- ASSIGNMENT
Transcribe exactly everything in the data below from the line containing "davefollmers (172, 990)" down to the line containing "Accueil (57, 225)", both lines included and nothing further.

- DATASET CONTENT
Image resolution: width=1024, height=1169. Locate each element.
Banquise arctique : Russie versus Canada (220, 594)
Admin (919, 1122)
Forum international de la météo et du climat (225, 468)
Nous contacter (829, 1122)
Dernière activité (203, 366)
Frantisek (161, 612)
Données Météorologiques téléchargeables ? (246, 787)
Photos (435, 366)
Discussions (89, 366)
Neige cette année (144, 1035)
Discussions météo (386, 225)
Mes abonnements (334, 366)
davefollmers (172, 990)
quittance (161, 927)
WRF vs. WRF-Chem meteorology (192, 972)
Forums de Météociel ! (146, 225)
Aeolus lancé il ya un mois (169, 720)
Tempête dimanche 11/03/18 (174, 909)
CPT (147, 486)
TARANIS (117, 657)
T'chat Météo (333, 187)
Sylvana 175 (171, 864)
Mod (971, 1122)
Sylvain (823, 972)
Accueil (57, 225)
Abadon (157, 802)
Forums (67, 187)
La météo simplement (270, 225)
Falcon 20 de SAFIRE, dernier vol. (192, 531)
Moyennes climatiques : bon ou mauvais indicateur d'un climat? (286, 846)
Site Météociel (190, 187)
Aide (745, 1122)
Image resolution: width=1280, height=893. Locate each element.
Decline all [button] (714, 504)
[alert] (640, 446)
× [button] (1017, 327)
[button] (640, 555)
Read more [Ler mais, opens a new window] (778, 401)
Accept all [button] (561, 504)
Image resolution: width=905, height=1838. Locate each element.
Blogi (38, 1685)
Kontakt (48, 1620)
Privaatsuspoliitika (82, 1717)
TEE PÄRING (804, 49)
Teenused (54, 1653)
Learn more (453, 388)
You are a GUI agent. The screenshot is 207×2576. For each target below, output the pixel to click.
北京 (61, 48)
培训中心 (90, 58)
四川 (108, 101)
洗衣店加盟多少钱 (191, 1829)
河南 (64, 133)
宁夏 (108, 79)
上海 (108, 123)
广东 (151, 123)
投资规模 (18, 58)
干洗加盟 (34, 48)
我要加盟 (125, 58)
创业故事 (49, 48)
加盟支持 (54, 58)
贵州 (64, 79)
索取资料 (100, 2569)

- ANSWER AREA
davefollmers (172, 990)
quittance (161, 927)
WRF vs. WRF-Chem meteorology (192, 972)
Forums de Météociel ! (146, 225)
Aeolus lancé il ya un mois (169, 720)
Tempête dimanche 11/03/18 (174, 909)
CPT (147, 486)
TARANIS (117, 657)
T'chat Météo (333, 187)
Sylvana 175 (171, 864)
Mod (971, 1122)
Sylvain (823, 972)
Accueil (57, 225)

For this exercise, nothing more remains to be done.